Today, we continue our exploration of KV cache offloading. In my last post, I demonstrated the benefits of offloading your KV cache to shared storage and showed that there is virtually no downside to enabling an S3 tier. If you have not yet read that post, I recommend reading through it before reading this one.
To demonstrate the benefits of an S3 tier, you will recall that we tested with two separate vLLM instances behind a load balancer. Each vLLM instance was configured to use LMCache to offload KV cache blocks to the same shared ONTAP S3 bucket. In this post, I will walk you through the process of implementing this exact setup in your environment.
Prerequisites
- You must have enabled S3 within your ONTAP cluster, you must have an empty S3 bucket available for use, and you must have credentials for reading and writing to this bucket. For more details on enabling S3 and creating buckets in ONTAP, refer to the ONTAP S3 documentation.
- You must have a server with NVIDIA GPUs. Note that we tested on a server with two NVIDIA L40S GPUs. If you have a different model of GPU, you may need to make some slight modifications to our vllm serve commands.
- You must have network access from your GPU server to an S3 data interface within your ONTAP cluster.
- You must have uv installed on your GPU server. For more details, refer to the uv documentation.
- You must have docker installed on your GPU server. For more details, refer to the docker documentation.
- You must have the NVIDIA Container Toolkit installed on your GPU server. For more details, refer to the NVIDIA Container Toolkit documentation.
Install vLLM and LMCache
Before you can run vLLM with LMCache on your GPU server, you need to install both vLLM and LMCache. First, create a Python virtual environment in which to install and run vLLM and LMCache.
uv venv .venv
source .venv/bin/activate
Next, install vLLM and LMCache.
uv pip install --upgrade lmcache==0.3.12 vllm==0.13.0
Start vLLM instances
Now, you can start your two vLLM instances. First, you need to create your LMCache config file
vi lmcache-config.yaml
local_cpu: True
max_local_cpu_size: 100
save_decode_cache: True
remote_url: "s3://<bucket_name>.<ontap_s3_server_fqdn>"
remote_serde: "naive"
extra_config:
s3_num_io_threads: 320
s3_prefer_http2: False
s3_enable_s3express: False
save_chunk_meta: False
disable_tls: <True/False>
aws_access_key_id: "<ontap_s3_access_key>"

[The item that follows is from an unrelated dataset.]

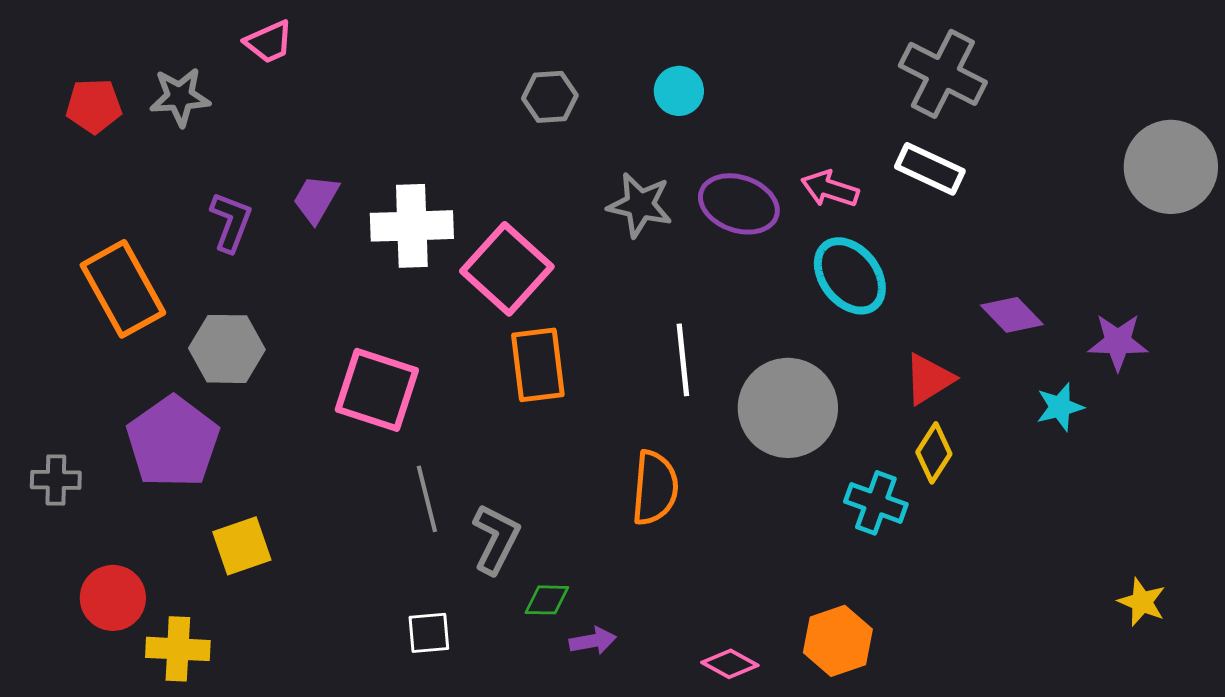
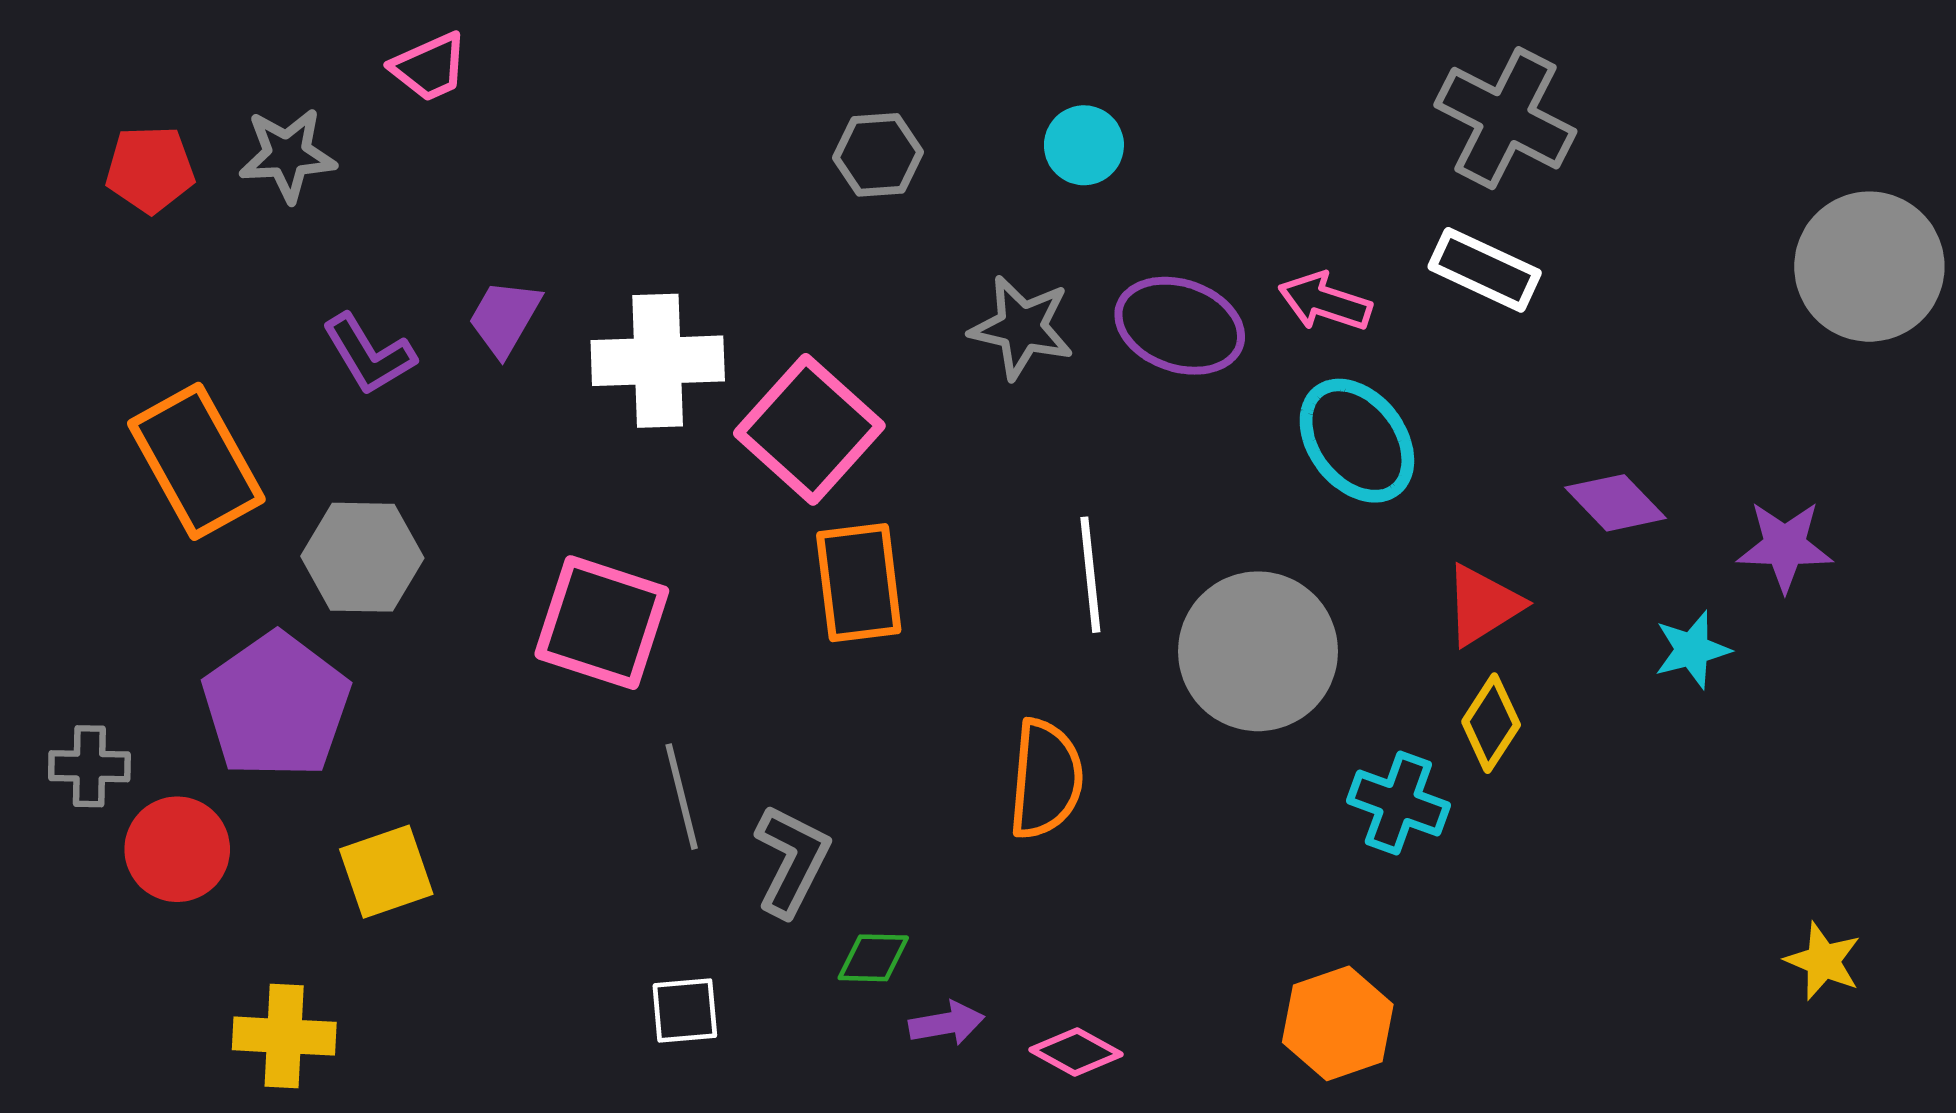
purple L-shape: (231, 222) -> (369, 354), turned 128
red circle: (113, 598) -> (177, 849), moved
pink diamond: (730, 664) -> (1076, 1052), moved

aws_secret_access_key: "<ontap_s3_secret_key>"
s3_region: "us-east-1"
Next, start your first vLLM instance.
# Specify LMCache config file
export LMCACHE_CONFIG_FILE=$(pwd)/lmcache-config.yaml
# Specify GPU
export CUDA_VISIBLE_DEVICES="0"
# Ensure that both vLLM instances use the same hash seed
export PYTHONHASHSEED=0
# Set your vLLM API key (must be the same for both instances)
export VLLM_API_KEY='<api_key>'
vllm serve \
Qwen/Qwen3-8B \
--tensor-parallel-size 1 \
--kv-transfer-config \
'{"kv_connector":"LMCacheConnectorV1", "kv_role":"kv_both"}' \
--port 8001
Next, in a separate terminal session, start your second vLLM instance.
# Specify LMCache config file
export LMCACHE_CONFIG_FILE=$(pwd)/lmcache-config.yaml
# Specify GPU
export CUDA_VISIBLE_DEVICES="1"
# Ensure that both vLLM instances use the same hash seed
export PYTHONHASHSEED=0
# Set your vLLM API key (must be the same for both instances)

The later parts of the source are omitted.